I verified that a network interface of a computer with AMD PSP keeps communicating while the computer is off. The lights on the network interface were blinking.
A network interface for a computer without AMD PSP doesn't blink while the computer is off.

AMD PSP is able to communicate over the internet even when the computer is off.

While dbus is an unwanted bloat that I would rather not have, it is not a serious or imminent security/privacy threat because
* it doesn't have enough privilege to escape firejail/AppArmor
* it is just an insecure IPC protocol which can be filtered with firejail/AppArmor. With firejail/AppArmor dbus filtering, spywares can't just access random dbus services.

Also, any large-scale software can be sandboxed with firejail as long as it doesn't need root privilege which firejail has difficulty with sandboxing.

Any software that doesn't have enough privilege to escape firejail is not a serious threat to security and privacy. They would have limited capacity to leak information.

I also pick my softwares carefully. I always choose softwares that don't implement telemetry or allow users to turn off telemetry.
I always prefer softwares that encrypt communication and leak minimal amount of information possible.

With AppArmor, even root privilege can be sandboxed to a degree.

According to AmpleApricot's logic, I shouldn't even run web browsers because they are at least a million times more bloated than dbus or firejail. You cannot avoid trade-offs when you handle security and privacy. I sandbox applications so that any potential spywares are limited in their capacity to leak information. But, CPU backdoor cannot be sandboxed because it has the highest privilege. Thus, I need to eliminate it by using hardwares that don't have it.
 
Last edited:

AmpleApricots

kiwifarms.net
Joined
Jan 28, 2018
CPU backdoors are already sending our data to intelligence agency AIs. It's not potential NSA backdoor. It is a CPU backdoor shared by all intelligence agencies on earth.
All intelligence agencies work together behind the curtain. They are one organization.

I think AmpleApricots could be someone from government or intelligence agency who tries to make people look the other way. He's trying very hard to divert attention from CPU backdoors. He was even denying that AMD PSP is a remotely accessible CPU backdoor.

Seek help.
 

Yun

kiwifarms.net
Joined
Dec 1, 2021
Seek help.
If you are not from government or intelligence agency or hired by them, then you are likely a mainstream coincidence theorist who doesn't want to connect dots.
To you, everything is a random coincidence, and there is no concerted agenda for domination planned by powerful groups.
The fact that governments are working together or at least certain government agencies across all governments are working together is known among people who research global organized crime.
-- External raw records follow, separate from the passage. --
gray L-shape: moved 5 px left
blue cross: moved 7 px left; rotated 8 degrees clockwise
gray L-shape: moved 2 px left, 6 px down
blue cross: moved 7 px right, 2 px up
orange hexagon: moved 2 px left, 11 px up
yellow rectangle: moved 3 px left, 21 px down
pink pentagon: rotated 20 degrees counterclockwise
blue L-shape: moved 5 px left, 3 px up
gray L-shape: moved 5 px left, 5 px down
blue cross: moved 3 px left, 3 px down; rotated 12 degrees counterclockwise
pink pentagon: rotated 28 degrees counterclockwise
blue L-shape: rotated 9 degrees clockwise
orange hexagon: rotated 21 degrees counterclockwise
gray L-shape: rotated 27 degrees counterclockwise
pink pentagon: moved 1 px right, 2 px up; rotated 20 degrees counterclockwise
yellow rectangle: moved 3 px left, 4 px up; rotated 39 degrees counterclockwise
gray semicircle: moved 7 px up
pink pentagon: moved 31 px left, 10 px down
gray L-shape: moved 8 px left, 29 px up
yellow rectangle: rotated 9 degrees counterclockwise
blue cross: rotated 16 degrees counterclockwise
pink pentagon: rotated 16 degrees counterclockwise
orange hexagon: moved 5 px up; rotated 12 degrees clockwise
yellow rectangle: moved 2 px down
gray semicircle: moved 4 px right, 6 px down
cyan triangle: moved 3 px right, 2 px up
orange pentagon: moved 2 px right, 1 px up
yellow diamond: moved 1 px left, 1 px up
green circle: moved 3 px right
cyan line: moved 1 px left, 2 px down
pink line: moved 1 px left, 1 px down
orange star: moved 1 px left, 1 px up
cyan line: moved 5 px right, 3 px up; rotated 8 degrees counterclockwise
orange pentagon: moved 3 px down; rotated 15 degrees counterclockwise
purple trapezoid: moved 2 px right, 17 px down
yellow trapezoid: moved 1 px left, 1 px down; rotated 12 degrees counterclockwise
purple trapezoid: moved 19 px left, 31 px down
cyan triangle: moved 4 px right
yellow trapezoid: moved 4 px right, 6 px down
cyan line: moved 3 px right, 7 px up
As byuu said, it's something the global ruling structure behind intelligence agencies would make people say.
 

HumanHive

Human Behavior is Exceptional Behavior
kiwifarms.net
Joined
Sep 9, 2019
If you are not from government or intelligence agency or hired by them, then you are likely a mainstream coincidence theorist who doesn't want to connect dots.
To you, everything is a random coincidence, and there is no concerted agenda for domination planned by powerful groups.
:story:
My sides are into the stratosphere.
 

Kosher Dill

Potato Chips
True & Honest Fan
kiwifarms.net
Joined
Feb 3, 2013
I think AmpleApricots could be someone from government or intelligence agency who tries to make people look the other way.
Oh no, one of us has been found out, whatever will happen now?

One of them, I mean. One of them has been found out.
 

419

@FBIMiamiFL please arrest me i cant stop masturbat
True & Honest Fan
kiwifarms.net
Joined
Sep 16, 2018
This thread had so much promise on the first page and then OP had to forget to take his medication.